A Galatina e Copertino, si è più possibilisti. I sindaci Cosimo Montagna e Sandra Schito attendono di leggere il provvedimento per capire cosa nel concreto possa significare avere ospedali di base “rafforzati” e quali unità specialistiche storiche verranno conservate, se l’Ostetricia al San Giuseppe o l’Infettivologia al Santa Caterina, ad esempio. Poi, le strade restano aperte, anche quelle legali, ferma restando la partita da giocare ancora al livello più alto, quello ministeriale.

Duro anche il Tribunale dei diritti del Malato: la presidente regionale di Cittadinanzattiva, Anna Maria De Filippi, ha inviato una lettera aperta al governatore Emiliano: “non è stato proprio un bene non ascoltarci – dice indignata – anche perché se alla fine si dice che tutto è rimasto inalterato, i posti letto sono uguali, significa che tutto è cambiato perché nulla cambiasse.
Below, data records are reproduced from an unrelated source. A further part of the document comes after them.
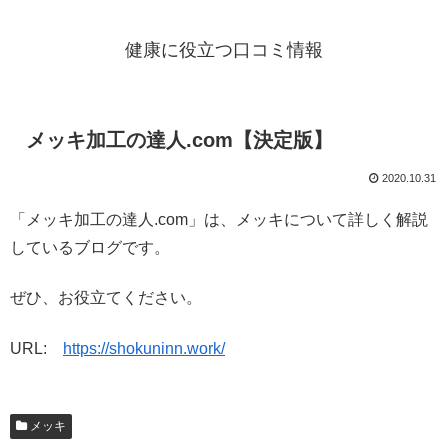
健康に役立つ口コミ情報
メッキ加工の達人.com【決定版】
2020.10.31
「メッキ加工の達人.com」は、メッキについて詳しく解説
しているブログです。
ぜひ、お役立てください。
URL:
https://shokuninn.work/
メッキ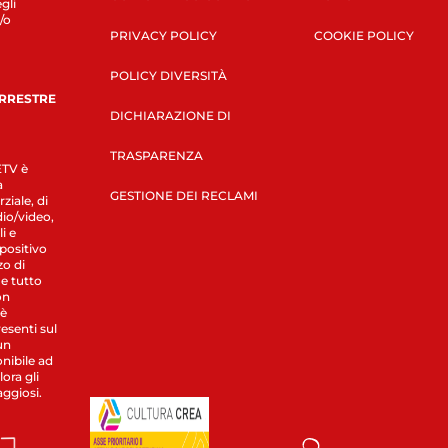
gli
/o
PRIVACY POLICY
COOKIE POLICY
POLICY DIVERSITÀ
ERRESTRE
DICHIARAZIONE DI
TRASPARENZA
LETV è
a
GESTIONE DEI RECLAMI
ziale, di
dio/video,
i e
spositivo
zo di
 e tutto
on
 è
esenti sul
un
nibile ad
ora gli
aggiosi.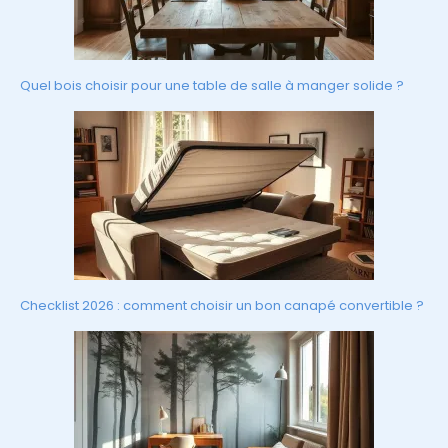
Quel bois choisir pour une table de salle à manger solide ?
Checklist 2026 : comment choisir un bon canapé convertible ?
E questo solleva qualche dubbio”.

Nella lettera lo rimarca: “Signor presidente – ha scritto – il suo ruolo le impone di non trascurare quella partecipazione civica sulla quale ha basato la sua campagna elettorale”. E poi il nodo essenziale: “La famosa medicina territoriale è solo annunciata e non è chiaro se i 400 milioni di euro di investimenti annunciati sono sufficienti a creare la rete degli ospedali di comunità e delle prestazioni che dovrebbero essere erogate dai distretti territoriali per visite specialistiche ed esami diagnostici”. Punti interrogativi anche sulla gestione pubblico-privata degli ex ospedali.